As a devoted TNG fan — it’s my favorite Star Trek title by far — this news ought to get me excited, but I’m actually in agreement with @megsmamma:

Probably going to lose friends here, but no. I don’t want to see more Picard or TNG. I’m at the point where I’m happy to let my imagination conclude their happily ever after. TNG was my intro to Trek, and it’ll always be special, but I’m at saturation point with their story now.

Season three’s finale was a perfect send-off for the Enterprise-D crew. They had embraced each other and set aside old hurts and differences, processed their grief and regrets, saved the next next generation of Starfleet and set them up for success, toasted their victories, and then — appropriately enough — sat down for a few rounds of poker.

Which was, itself, a delightful throwback to the final scene in TNG’s series finale.

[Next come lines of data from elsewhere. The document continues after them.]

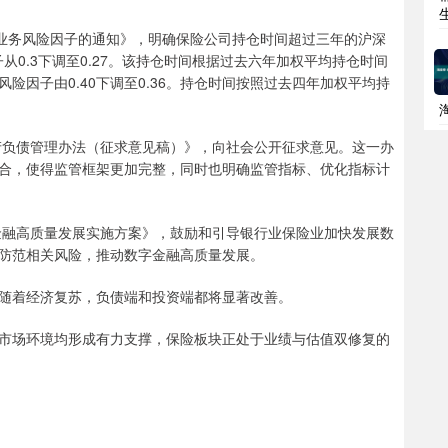
业务风险因子的通知》，明确保险公司持仓时间超过三年的沪深
从0.3下调至0.27。该持仓时间根据过去六年加权平均持仓时间
因子由0.40下调至0.36。持仓时间按照过去四年加权平均持
负债管理办法（征求意见稿）》，向社会公开征求意见。这一办
合，使得监管框架更加完整，同时也明确监管指标、优化指标计
融高质量发展实施方案》，鼓励和引导银行业保险业加快发展数
防范相关风险，推动数字金融高质量发展。
着经济复苏，负债端和投资端都将显著改善。
场环境均形成有力支撑，保险板块正处于业绩与估值双修复的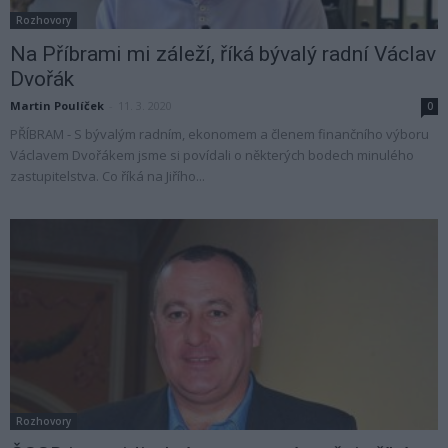
Rozhovory
Na Příbrami mi záleží, říká bývalý radní Václav
Dvořák
Martin Poulíček
-
11. 3. 2020
0
PŘÍBRAM - S bývalým radním, ekonomem a členem finančního výboru
Václavem Dvořákem jsme si povídali o některých bodech minulého
zastupitelstva. Co říká na Jiřího...
Rozhovory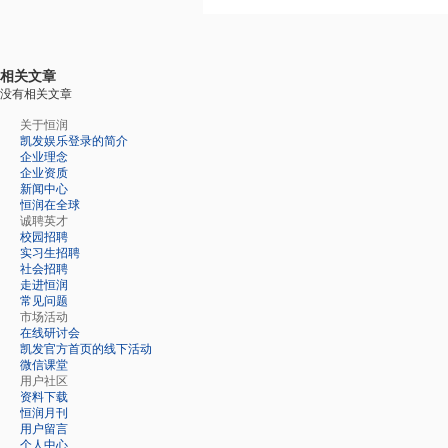
相关文章
没有相关文章
关于恒润
凯发娱乐登录的简介
企业理念
企业资质
新闻中心
恒润在全球
诚聘英才
校园招聘
实习生招聘
社会招聘
走进恒润
常见问题
市场活动
在线研讨会
凯发官方首页的线下活动
微信课堂
用户社区
资料下载
恒润月刊
用户留言
个人中心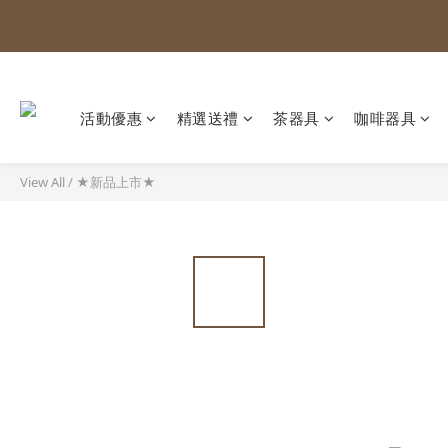
活動優惠
精選送禮
茶器具
咖啡器具
View All
/
★新品上市★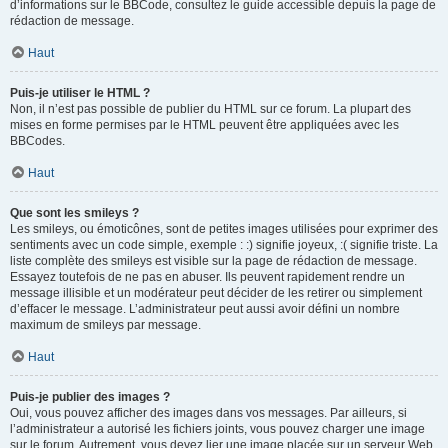
d’informations sur le BBCode, consultez le guide accessible depuis la page de
rédaction de message.
Haut
Puis-je utiliser le HTML ?
Non, il n’est pas possible de publier du HTML sur ce forum. La plupart des
mises en forme permises par le HTML peuvent être appliquées avec les
BBCodes.
Haut
Que sont les smileys ?
Les smileys, ou émoticônes, sont de petites images utilisées pour exprimer des
sentiments avec un code simple, exemple : :) signifie joyeux, :( signifie triste. La
liste complète des smileys est visible sur la page de rédaction de message.
Essayez toutefois de ne pas en abuser. Ils peuvent rapidement rendre un
message illisible et un modérateur peut décider de les retirer ou simplement
d’effacer le message. L’administrateur peut aussi avoir défini un nombre
maximum de smileys par message.
Haut
Puis-je publier des images ?
Oui, vous pouvez afficher des images dans vos messages. Par ailleurs, si
l’administrateur a autorisé les fichiers joints, vous pouvez charger une image
sur le forum. Autrement, vous devez lier une image placée sur un serveur Web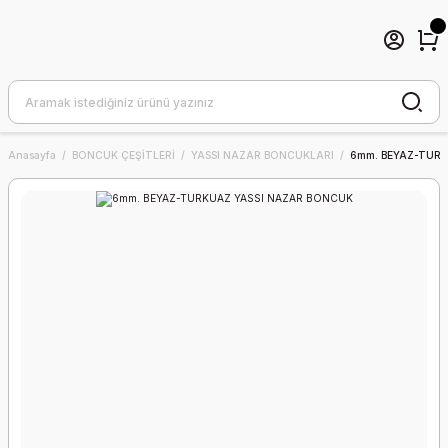
Anasayfa
BONCUK ÇEŞİTLERİ
YASSI NAZAR BONCUKLARI
6mm. BEYAZ-TUR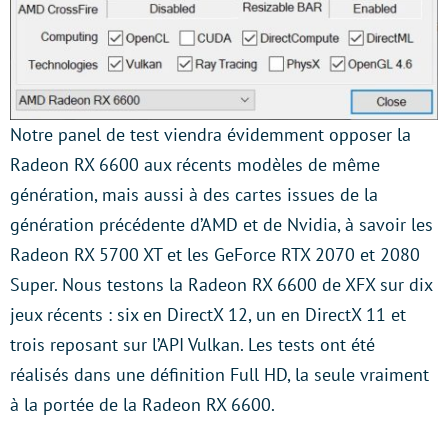
Notre panel de test viendra évidemment opposer la
Radeon RX 6600 aux récents modèles de même
génération, mais aussi à des cartes issues de la
génération précédente d’AMD et de Nvidia, à savoir les
Radeon RX 5700 XT et les GeForce RTX 2070 et 2080
Super. Nous testons la Radeon RX 6600 de XFX sur dix
jeux récents : six en DirectX 12, un en DirectX 11 et
trois reposant sur l’API Vulkan. Les tests ont été
réalisés dans une définition Full HD, la seule vraiment
à la portée de la Radeon RX 6600.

But with all due respect to Stewart, Jonathan Frakes, and everyone else — who obviously had a blast making season three and no doubt want to keep the good times rolling — why would you want to risk marring such a beautiful, celebratory, poignant ending by just dragging things out even longer?

Because this is just the way my brain works, my first thought after agreeing with @megsmamma was to remember something Alan Moore wrote back in 1987 for Twilight of the Superheroes, his epic crossover project for DC Comics that never came to fruition. In his introduction to the project, Moore outlines some of the problems inherent to the superhero genre, namely that superheroes never have definitive endings, which subsequently diminishes the importance of their stories.

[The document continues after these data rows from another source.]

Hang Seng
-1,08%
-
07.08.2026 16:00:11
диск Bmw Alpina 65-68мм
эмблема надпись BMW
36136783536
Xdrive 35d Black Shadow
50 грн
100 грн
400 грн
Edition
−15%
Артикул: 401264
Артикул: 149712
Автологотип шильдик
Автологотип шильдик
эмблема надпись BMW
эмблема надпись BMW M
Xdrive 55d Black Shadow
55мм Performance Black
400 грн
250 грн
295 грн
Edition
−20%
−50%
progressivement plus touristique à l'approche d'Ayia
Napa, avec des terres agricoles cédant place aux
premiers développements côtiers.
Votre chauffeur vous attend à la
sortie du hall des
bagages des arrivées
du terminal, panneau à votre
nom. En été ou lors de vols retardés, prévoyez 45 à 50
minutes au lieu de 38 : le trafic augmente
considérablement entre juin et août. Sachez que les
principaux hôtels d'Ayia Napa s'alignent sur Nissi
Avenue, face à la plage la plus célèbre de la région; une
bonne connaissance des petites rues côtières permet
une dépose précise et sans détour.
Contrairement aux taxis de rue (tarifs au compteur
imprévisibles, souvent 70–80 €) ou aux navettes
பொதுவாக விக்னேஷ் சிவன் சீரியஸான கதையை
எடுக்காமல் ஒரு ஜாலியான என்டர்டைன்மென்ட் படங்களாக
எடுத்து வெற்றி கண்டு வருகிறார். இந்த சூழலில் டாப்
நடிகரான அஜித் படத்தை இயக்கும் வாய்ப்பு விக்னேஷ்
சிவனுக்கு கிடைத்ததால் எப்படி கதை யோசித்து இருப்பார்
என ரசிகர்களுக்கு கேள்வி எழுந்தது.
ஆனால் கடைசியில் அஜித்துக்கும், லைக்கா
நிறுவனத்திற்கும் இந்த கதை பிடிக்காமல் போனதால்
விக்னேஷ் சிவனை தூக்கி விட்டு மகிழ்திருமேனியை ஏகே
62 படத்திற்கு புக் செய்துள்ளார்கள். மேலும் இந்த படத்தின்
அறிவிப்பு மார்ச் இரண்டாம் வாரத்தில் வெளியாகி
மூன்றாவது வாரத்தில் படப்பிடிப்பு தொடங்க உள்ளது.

As I mentioned in my introduction to Frank [Miller]‘s Dark Knight, one of the things that prevents superhero stories from ever attaining the status of true modern myths or legends is that they are open ended. An essential quality of a legend is that the events in it are clearly defined in time; Robin Hood is driven to become an outlaw by the injustices of King John and his minions. That is his origin. He meets Little John, Friar Tuck, and all the rest and forms the merry men. He wins the tournament in disguise, he falls in love with Maid Marian, and thwarts the Sheriff of Nottingham. That is his career, including love interest, major villains, and the formation of a superhero group that he is part of. He lives to see the return of Good King Richard and is finally killed by a woman, firing a last arrow to mark the place where he shall be buried. That is his resolution — you can apply the same paradigm to King Arthur, Davy Crockett, or Sherlock Holmes with equal success. You cannot apply it to most comic book characters because, in order to meet the commercial demands of a continuing series, they can never have a resolution. Indeed, they find it difficult to embrace any of the changes in life that the passage of time brings about for these very same reasons, making them finally less than fully human as well as falling far short of true myth.

As far as I’m concerned, we ought to add the Enterprise-D crew to that list of Robin Hood, King Arthur, et al. Their story was glorious and exciting, filled with heart and honor and adventure and exploration… and now it’s over. Or at least it ought to be. It’s time for a new Enterprise crew to make their mark on the galaxy.

But we currently live in an era where movies and TV shows aren’t really stories being told. They’re just content and intellectual property that must be infinitely recyclable in order to appease fanbases and, more importantly, maximize shareholder value by grabbing whatever diminishing returns can be found in an oversaturated market. After all, if stories were allowed to end definitively and decisively, then what’s a poor studio exec to do? Besides take a risk and create something original that builds upon what’s already been established, that is.